Considerazioni conclusive
Secondo l'art. 1122 c.c. il condomino non può eseguire nella propria unità opere che danneggiano le parti comuni o ne pregiudicano la funzionalità. La Cassazione ha chiarito che spetta al giudice verificare, in rapporto all'art. 1122 c.c., se l'opera realizzata su parti di proprietà o uso individuale pregiudichi in modo apprezzabile la fruibilità del bene comune da parte degli altri condomini, avendo riguardo alla destinazione funzionale dello stesso e alle utilità che possano trarne le restanti unità di proprietà esclusiva (Cass. civ., sez. II, 23/02/2024, n. 4810).
Del resto, come prevede l'art. 1102 c.c., la condotta del condomino non può pregiudicare la funzionalità di una parte comune né comprimere il pari uso spettante agli altri partecipanti, sicché qualsiasi opera che limiti o ostacoli l'utilizzo del bene comune risulta vietata (Cass. civ., sez. II, 26/12/2025, n. 34222). In ogni caso, quando esiste un regolamento di natura contrattuale che contiene un divieto espresso, come quello che vieta qualsiasi delimitazione dei posti auto diversa dai tracciati a terra, tale divieto prevale e vincola tutti i condomini, impedendo al singolo di eseguire opere che ne violino il contenuto, anche se realizzate all'interno della propria area esclusiva.
Nel caso esaminato, il proprietario del posto auto ha installato una serranda dentro la sua area esclusiva, interrompendo il binario del portone comune che correva fisicamente nel suo posteggio.
Come è stato sottolineato nella sentenza in commento, può accadere che una parte comune o perfino una parte della proprietà esclusiva di un singolo venga "invasa" o limitata da regole che incidono sul suo utilizzo. Questo è possibile solo quando i condomini hanno tutti accettato espressamente tali limitazioni, sia attraverso gli atti di acquisto, sia tramite il regolamento c.d. contrattuale.
I condomini, cioè, possono decidere liberamente di stabilire regole che limitano i loro stessi diritti individuali, purché lo facciano consapevolmente e nell'interesse comune. Quando tali regole vengono approvate all'unanimità, come nel caso del regolamento contrattuale approvato o accettato da tutti, esse diventano vincolanti per tutti, anche se incidono sull'uso di parti esclusive.
Nel caso concreto, il proprietario del posto auto aveva accettato, insieme agli altri, il regolamento contrattuale che vietava qualsiasi delimitazione dei posti auto diversa dai tracciati a terra.
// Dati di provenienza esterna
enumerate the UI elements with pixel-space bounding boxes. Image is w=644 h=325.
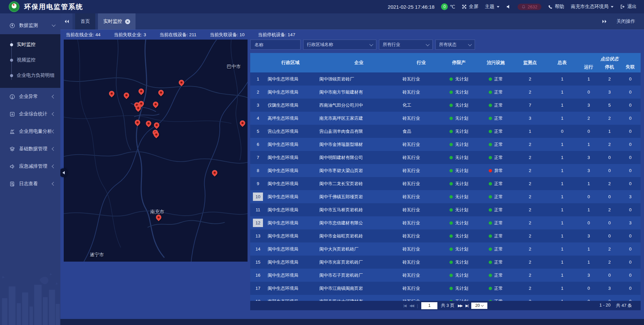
cell-stop: 0 — [599, 155, 620, 160]
page-size-select[interactable]: 20 — [471, 303, 487, 309]
table-row[interactable]: 1阆中生态环境局阆中强锐页岩砖厂砖瓦行业无计划正常21120 — [250, 72, 641, 86]
cell-region: 阆中生态环境局 — [266, 194, 317, 200]
cell-limit: 无计划 — [440, 181, 478, 187]
cell-limit: 无计划 — [440, 272, 478, 278]
cell-index: 6 — [250, 140, 266, 149]
cell-facility-label: 正常 — [494, 89, 503, 95]
col-header-facility: 治污设施 — [478, 53, 514, 72]
cell-facility-label: 正常 — [494, 220, 503, 226]
cell-industry: 砖瓦行业 — [400, 299, 440, 301]
tab-close-icon[interactable]: ✕ — [125, 19, 130, 24]
cell-lost: 0 — [620, 103, 641, 108]
notification-badge[interactable]: 2632 — [518, 4, 541, 10]
cell-limit-label: 无计划 — [455, 207, 468, 213]
first-page-button[interactable]: |◀ — [404, 304, 406, 308]
cell-limit-label: 无计划 — [455, 168, 468, 174]
cell-facility: 正常 — [478, 259, 514, 265]
table-row[interactable]: 18南部生态环境局南部县双佳大河建材有砖瓦行业无计划正常21030 — [250, 295, 641, 301]
sidebar-item-realtime-monitoring[interactable]: 实时监控 — [0, 37, 60, 52]
cell-lost: 0 — [620, 116, 641, 121]
sound-toggle-button[interactable] — [506, 4, 511, 9]
table-row[interactable]: 3仪陇生态环境局西南油气田分公司川中化工无计划正常71350 — [250, 99, 641, 112]
cell-region: 阆中生态环境局 — [266, 246, 317, 252]
sidebar-item-enterprise-statistics[interactable]: 企业综合统计 — [0, 105, 60, 123]
col-header-lost: 失联 — [620, 63, 641, 71]
next-page-button[interactable]: ▶▶ — [458, 304, 462, 308]
cell-run: 1 — [578, 181, 599, 186]
cell-limit: 无计划 — [440, 155, 478, 161]
theme-menu-button[interactable]: 主题 — [485, 4, 499, 10]
page-number-input[interactable] — [421, 302, 437, 309]
row-index: 8 — [253, 166, 263, 175]
table-row[interactable]: 14阆中生态环境局阆中大兴页岩机砖厂砖瓦行业无计划正常21120 — [250, 242, 641, 256]
status-dot-green — [489, 104, 492, 107]
cell-company: 阆中市江南镇阆南页岩 — [317, 285, 400, 291]
cell-industry: 化工 — [400, 102, 440, 108]
map-collapse-handle[interactable] — [59, 168, 67, 177]
tabs-scroll-left-button[interactable] — [60, 13, 72, 30]
last-page-button[interactable]: ▶| — [466, 304, 468, 308]
cell-points: 2 — [514, 247, 546, 252]
cell-region: 阆中生态环境局 — [266, 89, 317, 95]
table-row[interactable]: 17阆中生态环境局阆中市江南镇阆南页岩砖瓦行业无计划正常21030 — [250, 282, 641, 295]
tab-bar: 首页 实时监控 ✕ 关闭操作 — [60, 13, 644, 30]
prev-page-button[interactable]: ◀◀ — [409, 304, 414, 308]
cell-index: 9 — [250, 179, 266, 188]
tab-home[interactable]: 首页 — [75, 13, 95, 30]
status-select[interactable]: 所有状态 — [435, 40, 475, 50]
sidebar-item-basic-data-management[interactable]: 基础数据管理 — [0, 140, 60, 158]
table-row[interactable]: 13阆中生态环境局阆中市金福旺页岩机砖砖瓦行业无计划正常21300 — [250, 229, 641, 242]
cell-run: 3 — [578, 155, 599, 160]
cell-lost: 0 — [620, 155, 641, 160]
cell-meters: 1 — [546, 273, 578, 278]
cell-meters: 1 — [546, 103, 578, 108]
table-row[interactable]: 12阆中生态环境局阆中市忠信建材有限公砖瓦行业无计划正常21003 — [250, 216, 641, 229]
name-search-input[interactable] — [254, 42, 297, 48]
status-dot-green — [449, 234, 453, 238]
cell-company: 营山县润丰肉食品有限 — [317, 128, 400, 134]
sidebar-item-enterprise-abnormal[interactable]: 企业异常 — [0, 88, 60, 105]
status-metric: 当前在线设备: 211 — [160, 32, 197, 38]
double-chevron-right-icon[interactable] — [602, 19, 607, 23]
temperature-unit: ℃ — [450, 4, 455, 9]
table-row[interactable]: 11阆中生态环境局阆中市五马桥页岩机砖砖瓦行业无计划正常21120 — [250, 203, 641, 216]
table-row[interactable]: 16阆中生态环境局阆中市石子页岩机砖厂砖瓦行业无计划正常21300 — [250, 269, 641, 282]
row-index: 17 — [253, 284, 263, 292]
table-row[interactable]: 7阆中生态环境局阆中明阳建材有限公司砖瓦行业无计划正常21300 — [250, 151, 641, 164]
table-row[interactable]: 2阆中生态环境局阆中市南方节能建材有砖瓦行业无计划正常21030 — [250, 86, 641, 99]
cell-points: 3 — [514, 116, 546, 121]
cell-index: 1 — [250, 75, 266, 83]
tab-realtime-monitoring[interactable]: 实时监控 ✕ — [98, 13, 136, 30]
map-panel[interactable]: 巴中市南充市遂宁市 — [64, 40, 248, 262]
status-dot-green — [449, 117, 453, 120]
name-search-field[interactable] — [250, 40, 301, 50]
close-operations-button[interactable]: 关闭操作 — [616, 18, 635, 24]
cell-industry: 砖瓦行业 — [400, 285, 440, 291]
cell-run: 0 — [578, 220, 599, 225]
gauge-icon — [9, 23, 15, 29]
sidebar-item-data-monitoring[interactable]: 数据监测 — [0, 17, 60, 34]
cell-limit: 无计划 — [440, 142, 478, 148]
table-row[interactable]: 8阆中生态环境局阆中市枣碧大梁山页岩砖瓦行业无计划异常21300 — [250, 164, 641, 177]
org-dropdown[interactable]: 南充市生态环境局 — [571, 4, 613, 10]
sidebar-item-power-load-detail[interactable]: 企业电力负荷明细 — [0, 68, 60, 83]
cell-industry: 食品 — [400, 128, 440, 134]
sidebar-item-video-monitoring[interactable]: 视频监控 — [0, 52, 60, 68]
sidebar-item-power-usage-analysis[interactable]: 企业用电量分析 — [0, 123, 60, 140]
table-row[interactable]: 15阆中生态环境局阆中市光富页岩机砖厂砖瓦行业无计划正常21120 — [250, 256, 641, 269]
sidebar-item-emergency-reduction[interactable]: 应急减排管理 — [0, 158, 60, 175]
sidebar-item-label: 企业用电量分析 — [19, 128, 52, 134]
industry-select[interactable]: 所有行业 — [379, 40, 433, 50]
table-row[interactable]: 10阆中生态环境局阆中千佛镇五郎垭页岩砖瓦行业无计划正常21003 — [250, 190, 641, 203]
status-dot-green — [489, 221, 492, 225]
help-button[interactable]: 帮助 — [548, 4, 564, 10]
logout-button[interactable]: 退出 — [620, 4, 637, 10]
sidebar-item-log-view[interactable]: 日志查看 — [0, 175, 60, 193]
table-row[interactable]: 9阆中生态环境局阆中市二龙长宝页岩砖砖瓦行业无计划正常21120 — [250, 177, 641, 190]
region-select[interactable]: 行政区域名称 — [303, 40, 376, 50]
fullscreen-button[interactable]: 全屏 — [462, 4, 478, 10]
table-row[interactable]: 4高坪生态环境局南充市高坪区王家店建砖瓦行业无计划正常31220 — [250, 112, 641, 125]
table-row[interactable]: 6阆中生态环境局阆中市金博瑞新型墙材砖瓦行业无计划正常21120 — [250, 138, 641, 151]
table-row[interactable]: 5营山生态环境局营山县润丰肉食品有限食品无计划正常10010 — [250, 125, 641, 138]
cell-points: 2 — [514, 273, 546, 278]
Questa clausola serviva proprio a evitare che ciascun condomino potesse chiudere o modificare la propria area in modo da ostacolare l'uso delle parti comuni.
Nonostante ciò, il proprietario ha installato una serranda che ha interrotto il binario del portone comune, modificandone la funzione e impedendo agli altri condomini di utilizzare il secondo accesso carrabile. In questo modo ha violato la regola che lui stesso aveva accettato e ha leso un diritto comune, rendendo necessario il ripristino. In tal caso il condomino deve ripristinare integralmente la funzionalità del bene comune e risponde delle spese di lite.